The show also benefited enormously from the streaming era allowing new audiences to discover it on their own terms. Viewers who weren’t watching HBO in 2005 found Season 1 years later and fell completely in love with it — which is part of why Season 2 generated as much excitement as it did despite the long absence.
Season 3 enters a landscape where that discovery pipeline is even more established. The audience for this show exists, it’s engaged, and it’s been waiting.
What Happens Next for The Comeback
A release date for Season 3 has not yet been confirmed. What’s clear is that the show is actively in development and that the people involved are aware of the stakes — both creatively and in terms of not letting momentum slip away again the way it did after Season 1.
For longtime fans, the message is simple: this is happening. For anyone who’s never watched The Comeback before, the wait for Season 3 is actually a perfect opportunity to go back to the beginning and understand why this show has inspired such fierce loyalty for two decades.

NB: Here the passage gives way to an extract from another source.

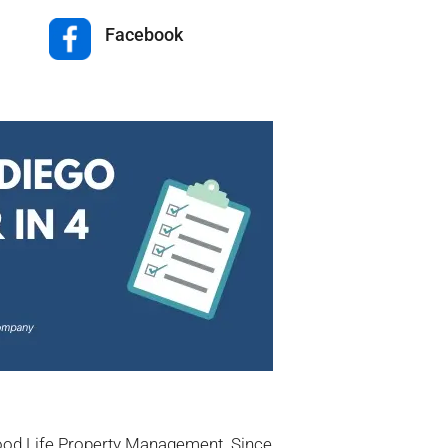
Facebook
Good Life Property Management. Since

Valerie Cherish would want you to pay attention. She always does.
Frequently Asked Questions
Is The Comeback Season 3 officially confirmed?
Yes, The Comeback Season 3 has been officially confirmed, with Lisa Kudrow returning as Valerie Cherish and the show continuing at HBO.
When will The Comeback Season 3 be released?
A specific release date has not yet been confirmed as of the latest available reporting.
How long has it been since Season 2 of The Comeback aired?
Season 2 aired in 2014, making the gap between seasons two and three approximately ten years or more.
Is Michael Patrick King returning for Season 3?
Based on available reporting, Michael Patrick King is involved in the new season alongside Lisa Kudrow, maintaining the core creative partnership behind the show.
Why did The Comeback take so long between seasons?
The original series was cancelled after Season 1 in 2005 due to low ratings, and it took nearly a decade for HBO to revive it for Season 2 in 2014. The reasons for the gap between Season 2 and Season 3 have not been fully detailed in official statements.